Today it is possible to identify microbial pathogens without any prior knowledge of the organisms present thanks to genome sequencing technology that can recover billions of genetic fragments from an individual human or environmental sample. The approach—known as metagenomic sequencing—is helping to reveal the complex relationship between the microbial world and human health for biosecurity applications.
A major challenge is to keep pace with the data deluge that this process produces. For the Livermore Metagenomic Analysis Toolkit (LMAT), Livermore scientists are developing computational methods that accurately characterize samples with enough efficiency to scale the analysis to match the growth in sequencer use and output. LMAT is a new open-source software tool designed to offer precise, scalable metagenomic analysis.
Metagenomic classification involves comparing millions to billions of genetic fragments with unknown origin to a large database of reference genomes. Traditionally, each fragment is compared with every reference genome independently, and the matched genomes are combined to determine the originating organism. To avoid long runtimes, the reference database is limited in size and scope and usually stores only a representative set of bacterial strains. Organisms with larger genomes, such as fungi, are analyzed in rare cases only when using sufficiently large computer clusters.
LMAT was developed to address the fundamental algorithmic scaling limitations of existing metagenomic classification methods by using a custom reference database with a fast searchable index. Previous metagenomic approaches could not exploit important genetic relationships between the different reference organisms, a technique that enables fragment matching of multiple reference organisms.
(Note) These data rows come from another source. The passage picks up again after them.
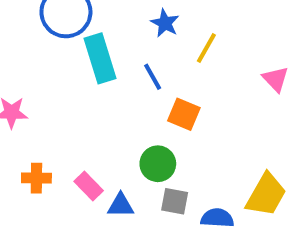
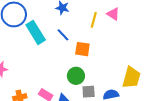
yellow line: (206, 48) -> (94, 20), moved
pink triangle: (276, 79) -> (113, 14), moved

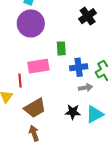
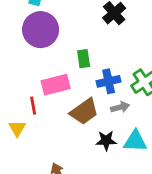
brown trapezoid: (35, 108) -> (84, 111), moved
cyan triangle: (95, 114) -> (135, 141), turned 36

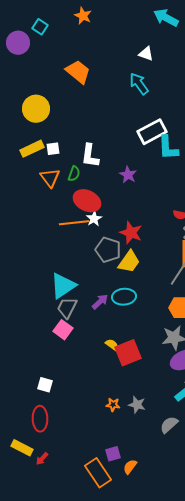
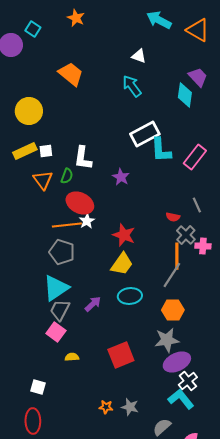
gray pentagon: (108, 250) -> (62, 252), moved
cyan ellipse: (124, 297) -> (130, 296), moved
yellow semicircle: (112, 345) -> (72, 357), moved, turned -40

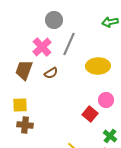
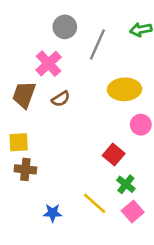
gray line: (69, 44) -> (97, 45), moved
pink circle: (106, 100) -> (141, 125), moved
green cross: (110, 136) -> (126, 184), moved

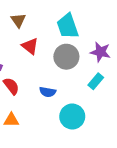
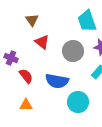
cyan trapezoid: (68, 26) -> (87, 21), moved
blue semicircle: (48, 92) -> (57, 81), size x1.6

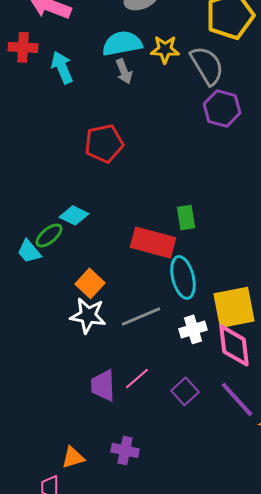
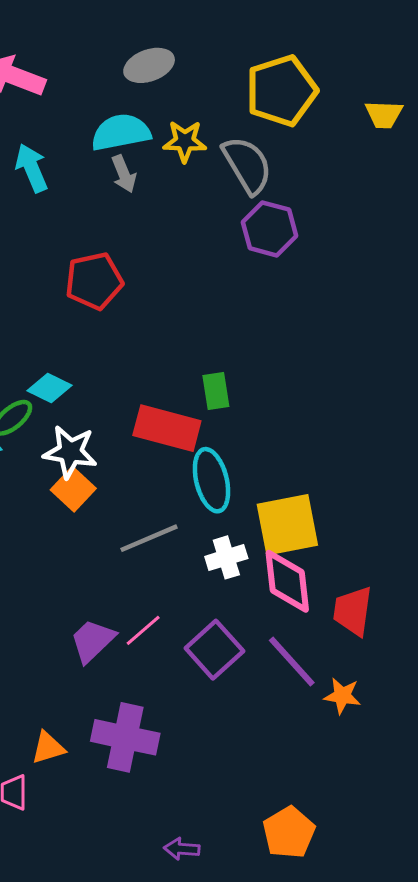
white star: (88, 315) -> (70, 452), moved
purple trapezoid: (103, 385) -> (93, 641), turned 48
purple square: (185, 391) -> (214, 650), size x1.4
purple cross: (125, 450) -> (125, 737), size x1.6

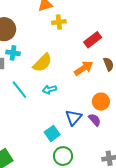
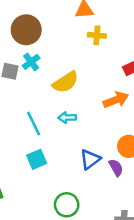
cyan cross: (13, 53) -> (31, 62), turned 32
cyan line: (19, 90) -> (34, 124), moved
cyan square: (52, 133) -> (37, 159), moved

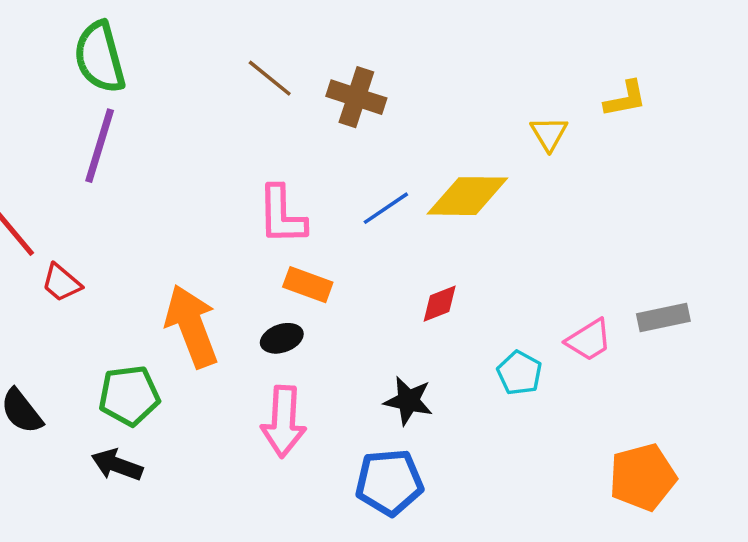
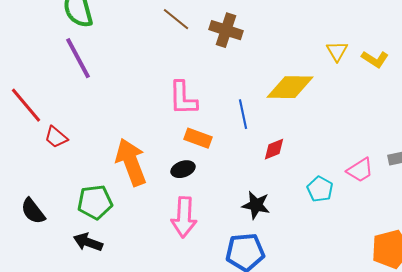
yellow L-shape: (625, 99) -> (375, 59), moved, turned 44
purple line: (100, 146) -> (78, 58), turned -45
blue line: (386, 208) -> (243, 114), moved, turned -68

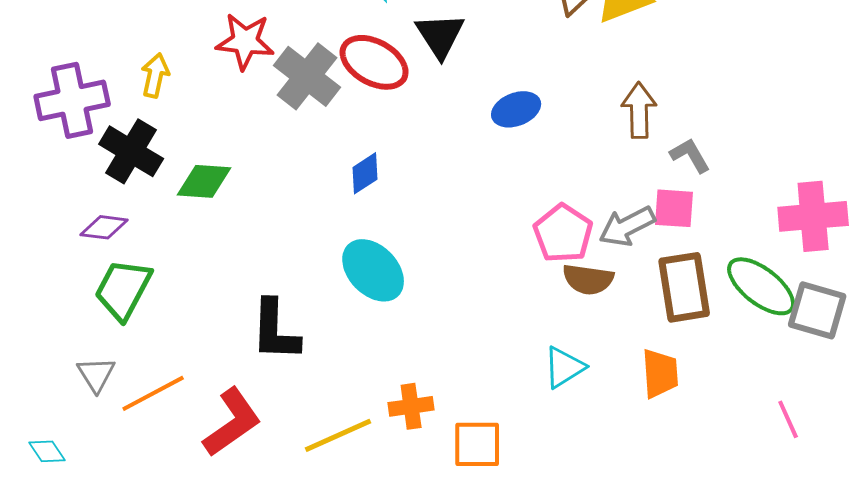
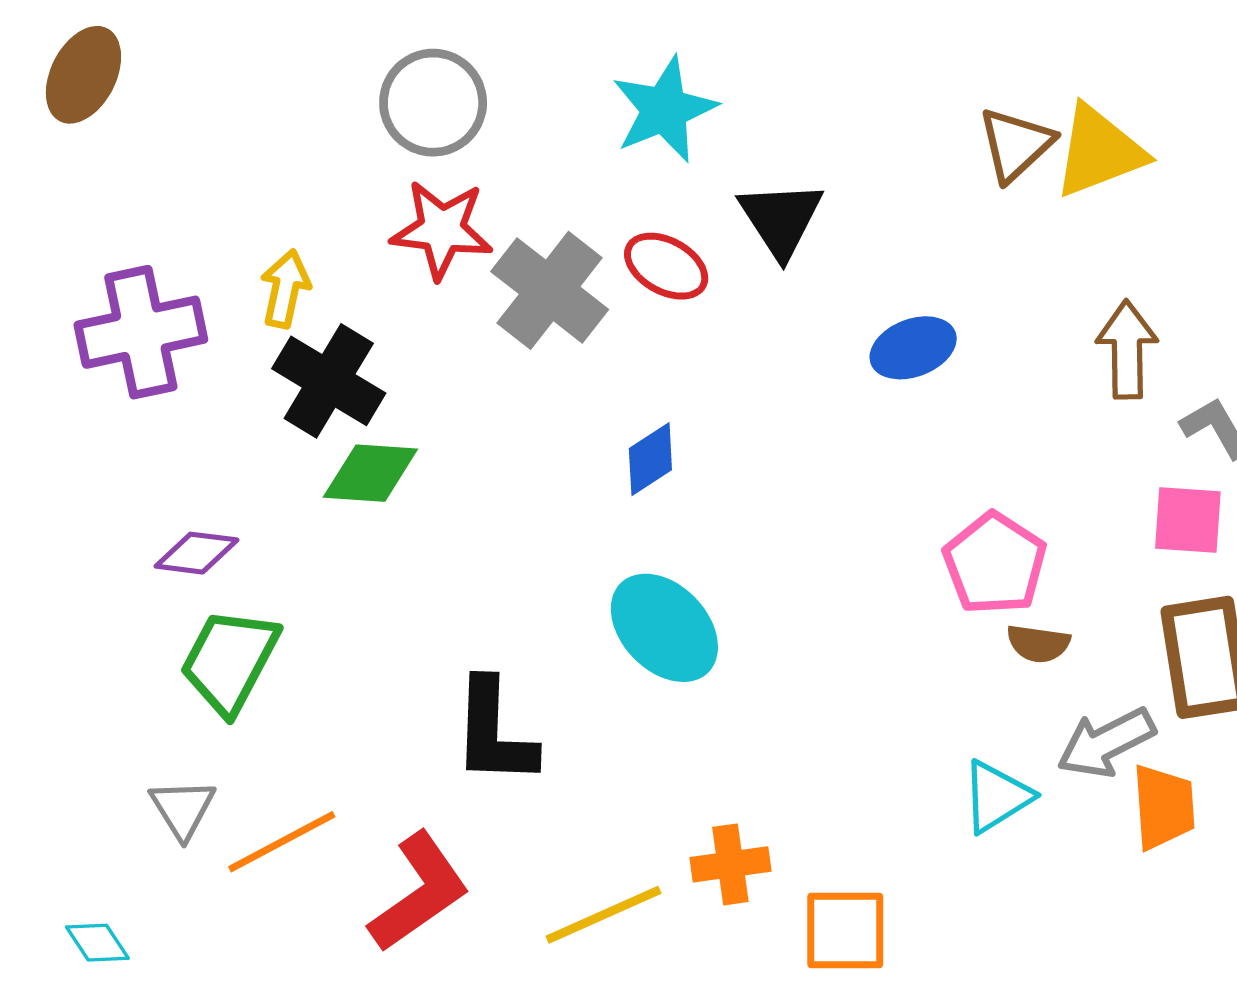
red ellipse: (374, 62) -> (666, 266), size x0.7
black cross: (131, 151) -> (329, 381), moved
gray arrow: (627, 226) -> (1106, 743), moved
brown semicircle: (588, 279) -> (1038, 644), size x0.7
LMAT, in contrast, is able to pre-compute the occurrence of each short sequence across the entire database and store the evolutionarily conserved sequence patterns. This process helps accelerate the classification process and improves the accuracy of the results. An example is a short sequence found in hundreds of bacterial strains that can be recognized and replaced with a single-species identifier to reduce costly, redundant comparisons.
The current LMAT database tracks every available sequenced genome from viruses, bacteria, archaea, protozoa, fungi, and several variants of the human genome, as well as the conserved sequence patterns across these genomes, for approximately 25 billion short sequences.
LMAT is currently being evaluated for potential operational use in global biosurveillance and microbial forensics by various federal agencies. The ability of LMAT to make rapid and thorough metagenomic analyses makes it ideal to replace approaches that use reduced reference libraries to minimize runtimes, resulting in lower-resolution conclusions.
LMAT will scale well in coming years compared to legacy analysis approaches, and the Laboratory is currently investigating cluster architectures with sufficient RAM and Flash RAM to allow LMAT to parallelize at full efficiency.